Structurally and thematically, too, Blake's poem differs from Watts's. His religious instruction is one that emphasizes compassion and the divine aspect of human beings. Rather than indirectly blaming the infant for Christ's suffering as Watts does, Blake tells the child: "Thou his image ever see, / Heavenly face that smiles on thee"(27-28). The compassionate tears that Blake's Christ sheds proves a much softer image than that of Watts's "abus'd"(30) Christ. The weeping "mother"(10) in the poem serves the same purpose. Structurally, "A Cradle Hymn" draws the line between human and divinity quite sharply. The reader can always tell when the author is talking to his child and when he is talking about Christ. The distinction is not so clear in Blake's poem. Blake addresses the infant "my happy child"(8), yet the descriptions of the child's "infant crown"(6) and the hovering Angel in the same stanza cast doubt on which infant Blake is describing. While Watts emphasizes the difference between the fortunes of the poem's child and Christ, Blake tells the infant that "in thy face, / Holy image I can trace"(21-22) and that "Infant smiles are [Christ's] own smiles"(31).

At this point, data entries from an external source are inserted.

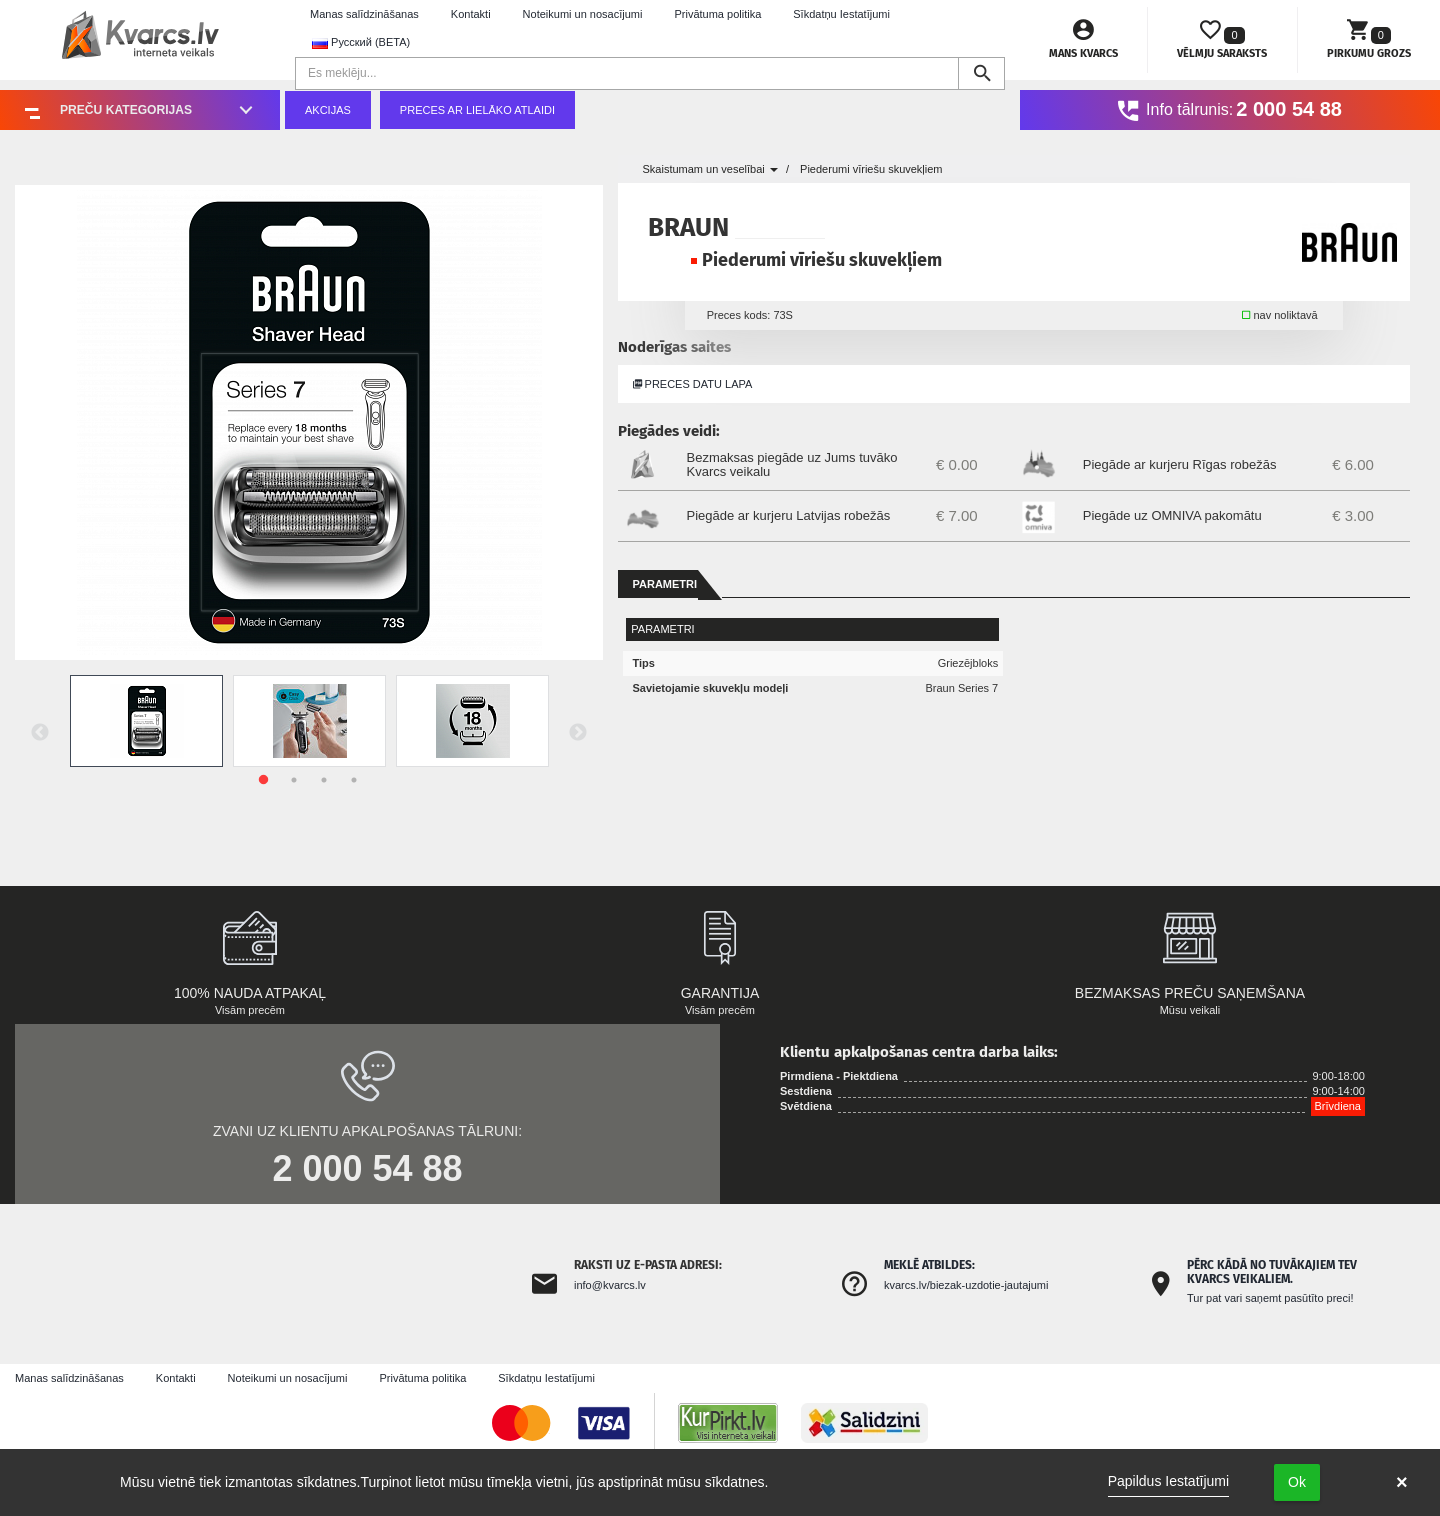 This screenshot has height=1516, width=1440. What do you see at coordinates (583, 14) in the screenshot?
I see `Noteikumi un nosacījumi` at bounding box center [583, 14].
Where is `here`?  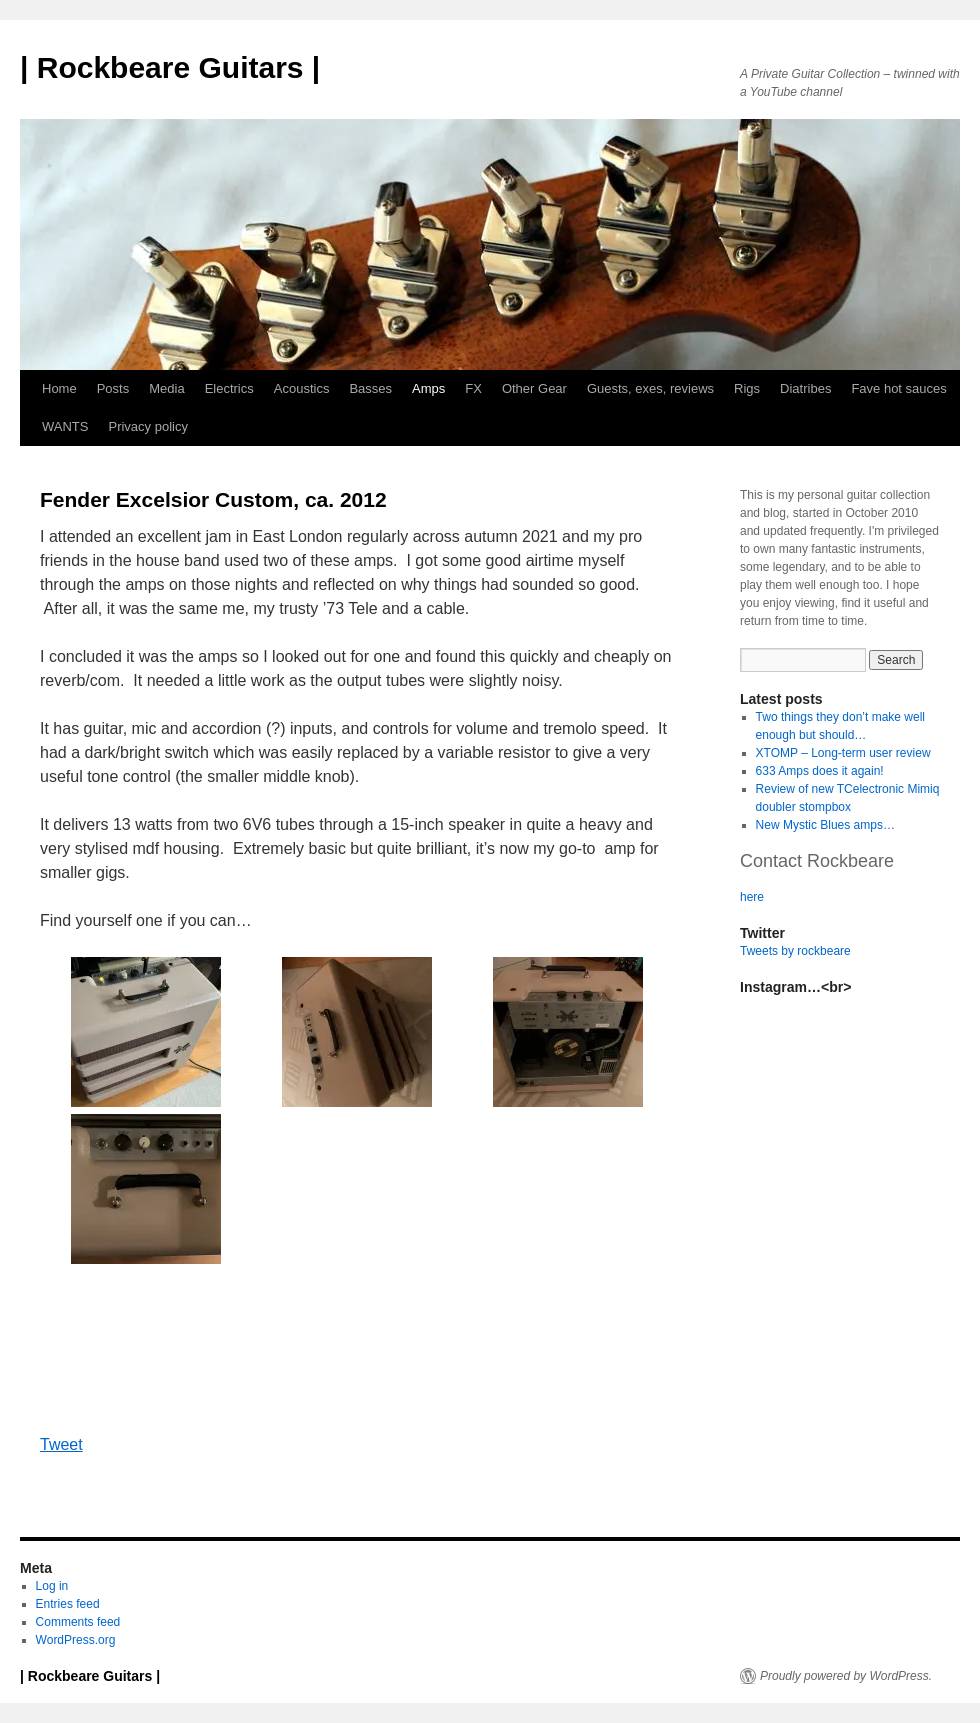 here is located at coordinates (752, 897).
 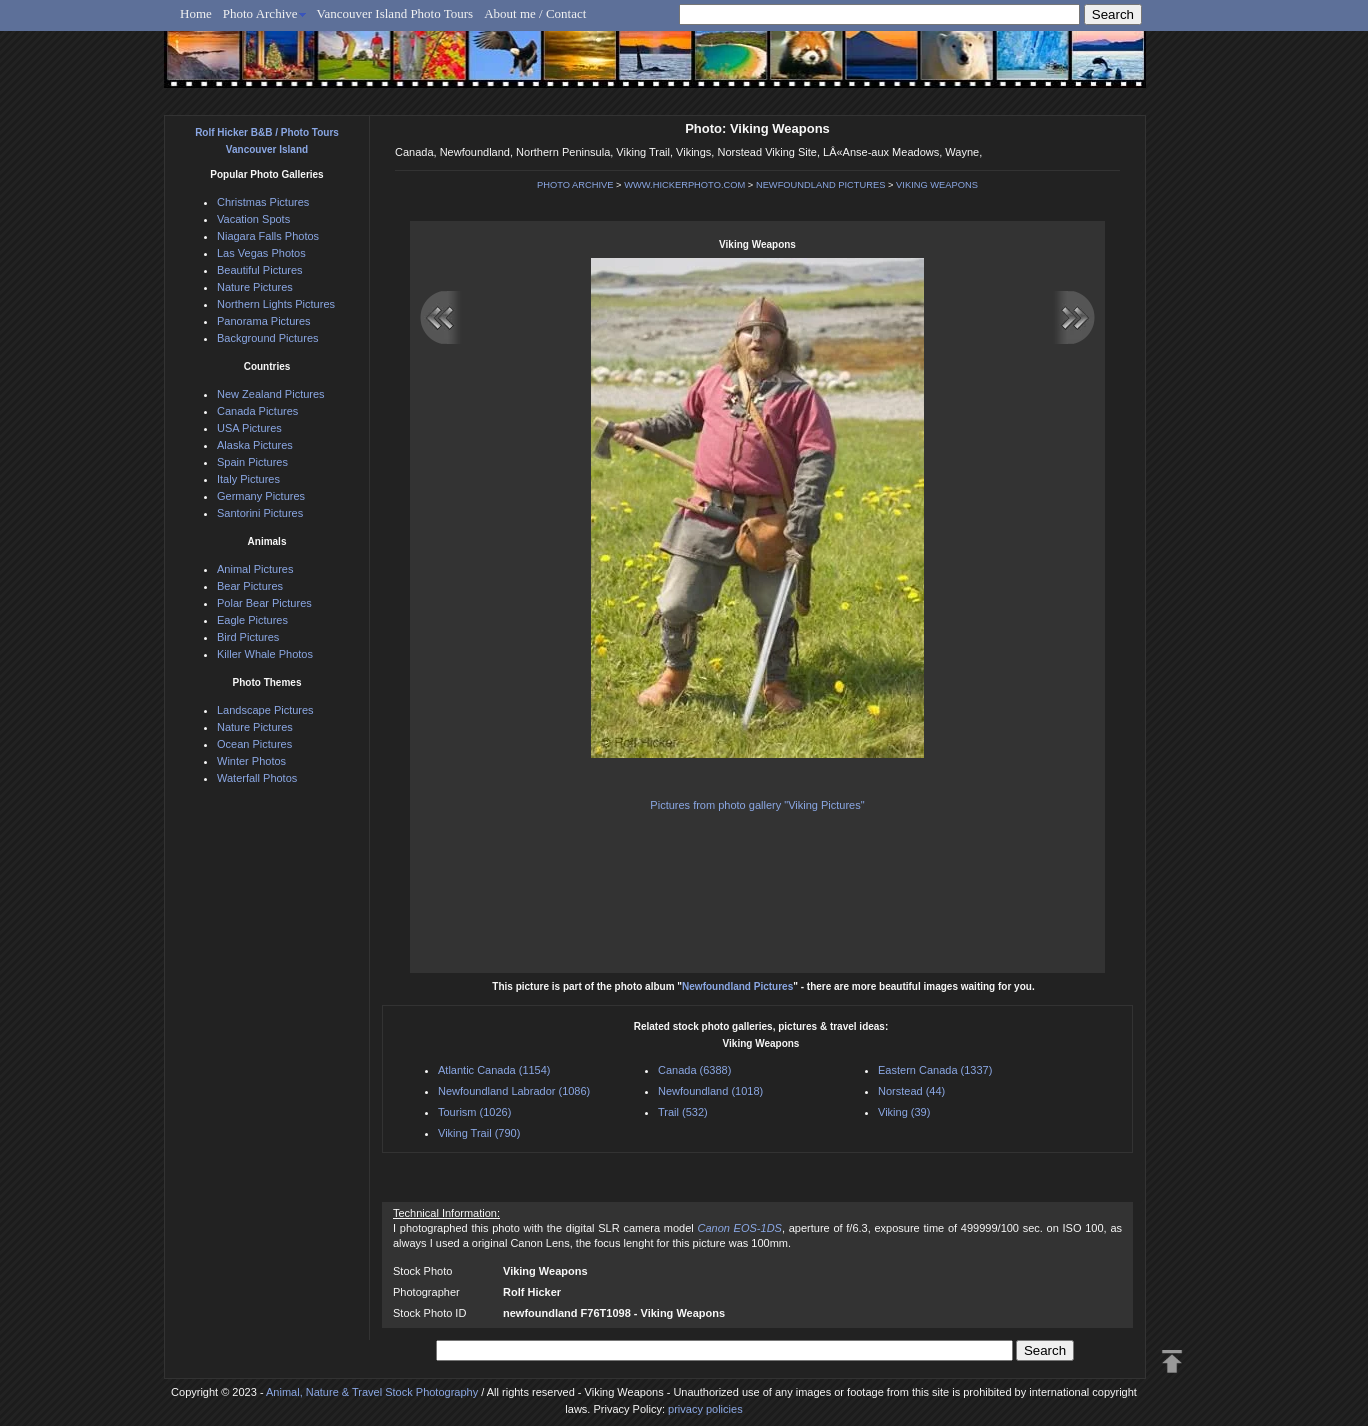 I want to click on Vacation Spots, so click(x=253, y=219).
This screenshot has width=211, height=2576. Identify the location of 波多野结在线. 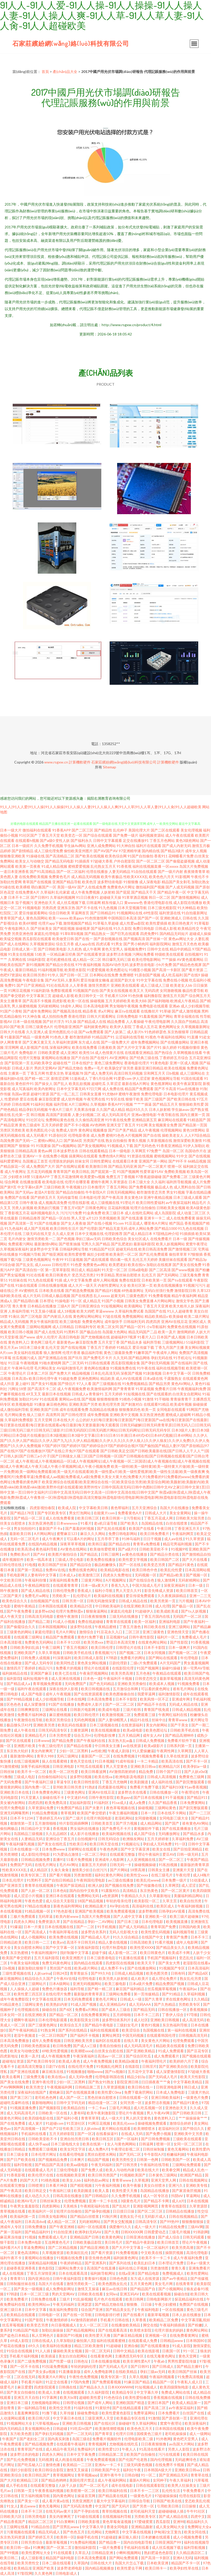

Comparing Watts's "A Cradle Hymn" and Blake's "A Cradle Song," it is evident that though the two poems have similar motifs they are actually vastly different. Blake adopts gentler, more soothing tone and diction in order to emphasize the compassion in religion, while the poem's ambiguous structure and a few of its explicit lines illustrate that Blake sees divinity in humanity rather than the distinction between "blest Redeemer"(48) and prostrate worshipper that Watts describes.